As you read our bullet-points, you may be thinking that you would be reluctant to give up some of the trinkets of your modern American way of life. Cars and airplanes. TV and video games. But doesn’t it seem that what is most important is to look at what each culture produces? The fruit of the Atlantican culture is universally gentle, loving, and happy people, and it is easy to see why that is true.

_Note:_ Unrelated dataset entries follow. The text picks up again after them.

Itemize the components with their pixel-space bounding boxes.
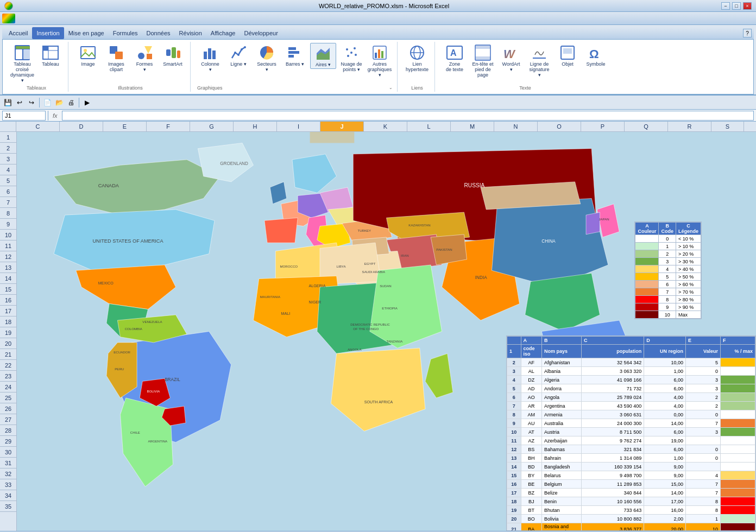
dt-pop-19[interactable]: 733 643 [581,506,644,515]
menu-developpeur[interactable]: Développeur [240,27,282,39]
dt-pct-10[interactable] [720,428,755,436]
col-header-f[interactable]: F [147,122,190,131]
entete-pied-button[interactable]: En-tête et pied de page [470,43,496,79]
row-18[interactable]: 18 [0,316,16,327]
row-29[interactable]: 29 [0,436,16,447]
dt-name-17[interactable]: Belize [542,489,582,497]
new-button[interactable]: 📄 [42,97,53,108]
row-27[interactable]: 27 [0,414,16,425]
undo-button[interactable]: ↩ [14,97,25,108]
row-11[interactable]: 11 [0,240,16,251]
dt-pct-4[interactable] [720,376,755,384]
dt-region-2[interactable]: 10,00 [644,358,686,367]
colonne-button[interactable]: Colonne ▾ [197,43,223,73]
dt-pct-20[interactable] [720,515,755,523]
dt-pop-12[interactable]: 321 834 [581,445,644,454]
dt-name-8[interactable]: Armenia [542,410,582,419]
dt-pct-3[interactable] [720,367,755,376]
dt-name-18[interactable]: Benin [542,497,582,506]
dt-val-10[interactable]: 3 [685,428,720,436]
save-button[interactable]: 💾 [2,97,13,108]
dt-pop-13[interactable]: 1 314 089 [581,454,644,463]
dt-name-21[interactable]: Bosnia and Herzegovin [542,523,582,531]
dt-val-7[interactable]: 2 [685,402,720,410]
row-4[interactable]: 4 [0,164,16,175]
dt-name-9[interactable]: Australia [542,419,582,428]
col-header-h[interactable]: H [234,122,277,131]
dt-region-10[interactable]: 6,00 [644,428,686,436]
help-button[interactable]: ? [743,29,752,37]
col-header-j[interactable]: J [320,122,364,131]
dt-pct-5[interactable] [720,384,755,393]
formula-input[interactable] [62,111,754,121]
dt-val-17[interactable]: 7 [685,489,720,497]
menu-insertion[interactable]: Insertion [32,27,64,39]
dt-val-18[interactable]: 8 [685,497,720,506]
dt-region-20[interactable]: 2,00 [644,515,686,523]
dt-val-2[interactable]: 5 [685,358,720,367]
dt-name-11[interactable]: Azerbaijan [542,436,582,445]
dt-name-14[interactable]: Bangladesh [542,463,582,471]
col-header-n[interactable]: N [494,122,538,131]
dt-pct-11[interactable] [720,436,755,445]
dt-val-6[interactable]: 2 [685,393,720,402]
dt-pop-14[interactable]: 160 339 154 [581,463,644,471]
dt-pop-7[interactable]: 43 590 400 [581,402,644,410]
menu-affichage[interactable]: Affichage [206,27,240,39]
dt-val-5[interactable]: 3 [685,384,720,393]
row-2[interactable]: 2 [0,143,16,154]
dt-code-9[interactable]: AU [521,419,541,428]
dt-region-18[interactable]: 17,00 [644,497,686,506]
dt-region-19[interactable]: 16,00 [644,506,686,515]
row-6[interactable]: 6 [0,186,16,197]
dt-name-3[interactable]: Albania [542,367,582,376]
dt-val-3[interactable]: 0 [685,367,720,376]
dt-code-6[interactable]: AO [521,393,541,402]
dt-name-2[interactable]: Afghanistan [542,358,582,367]
dt-pct-13[interactable] [720,454,755,463]
dt-region-16[interactable]: 15,00 [644,480,686,489]
dt-code-4[interactable]: DZ [521,376,541,384]
row-9[interactable]: 9 [0,219,16,230]
dt-pct-12[interactable] [720,445,755,454]
nuage-button[interactable]: Nuage de points ▾ [338,43,364,73]
dt-name-5[interactable]: Andorra [542,384,582,393]
col-header-g[interactable]: G [190,122,234,131]
symbole-button[interactable]: Ω Symbole [583,43,609,68]
dt-pop-10[interactable]: 8 711 500 [581,428,644,436]
maximize-button[interactable]: □ [732,2,741,10]
col-header-o[interactable]: O [538,122,581,131]
dt-region-11[interactable]: 19,00 [644,436,686,445]
dt-val-19[interactable]: 8 [685,506,720,515]
dt-code-21[interactable]: BA [521,523,541,531]
dt-code-12[interactable]: BS [521,445,541,454]
row-16[interactable]: 16 [0,295,16,306]
dt-name-19[interactable]: Bhutan [542,506,582,515]
dt-pop-21[interactable]: 3 836 377 [581,523,644,531]
menu-revision[interactable]: Révision [175,27,206,39]
dt-pop-4[interactable]: 41 098 166 [581,376,644,384]
dt-pct-15[interactable] [720,471,755,480]
row-33[interactable]: 33 [0,479,16,490]
dt-code-8[interactable]: AM [521,410,541,419]
image-button[interactable]: Image [75,43,101,68]
dt-region-6[interactable]: 4,00 [644,393,686,402]
dt-pct-17[interactable] [720,489,755,497]
dt-val-20[interactable]: 1 [685,515,720,523]
secteurs-button[interactable]: Secteurs ▾ [254,43,280,73]
dt-name-6[interactable]: Angola [542,393,582,402]
dt-pct-19[interactable] [720,506,755,515]
menu-donnees[interactable]: Données [142,27,175,39]
col-header-p[interactable]: P [581,122,625,131]
dt-code-17[interactable]: BZ [521,489,541,497]
dt-region-9[interactable]: 14,00 [644,419,686,428]
dt-val-13[interactable]: 0 [685,454,720,463]
ligne-signature-button[interactable]: Ligne de signature ▾ [526,43,552,79]
tableau-button[interactable]: Tableau [37,43,64,68]
dt-val-9[interactable]: 7 [685,419,720,428]
dt-region-12[interactable]: 6,00 [644,445,686,454]
graphiques-expand[interactable]: ⌄ [389,85,393,90]
autres-graphiques-button[interactable]: Autres graphiques ▾ [367,43,393,79]
dt-code-11[interactable]: AZ [521,436,541,445]
dt-code-15[interactable]: BY [521,471,541,480]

Atlanticans make producing universally gentle, loving, and happy people the focus of their whole way of life! But the fruit of Western culture is too often tragic insanity. And we can see why that is true as well. A good and gentle father was bludgeoned to death last week by what were just your average middle-class American men as part of a schoolboys’ brawl over thirty dollars. And this is what America has now become? What are you and I leaving to our grandchildren?
Imagine no possessions. I wonder if you can.
No need for greed or hunger. A brotherhood of man.
Imagine all the people Sharing all the world.
You may say I’m a dreamer, But I’m not the only one.
I hope someday you’ll join us, And the world will live as one.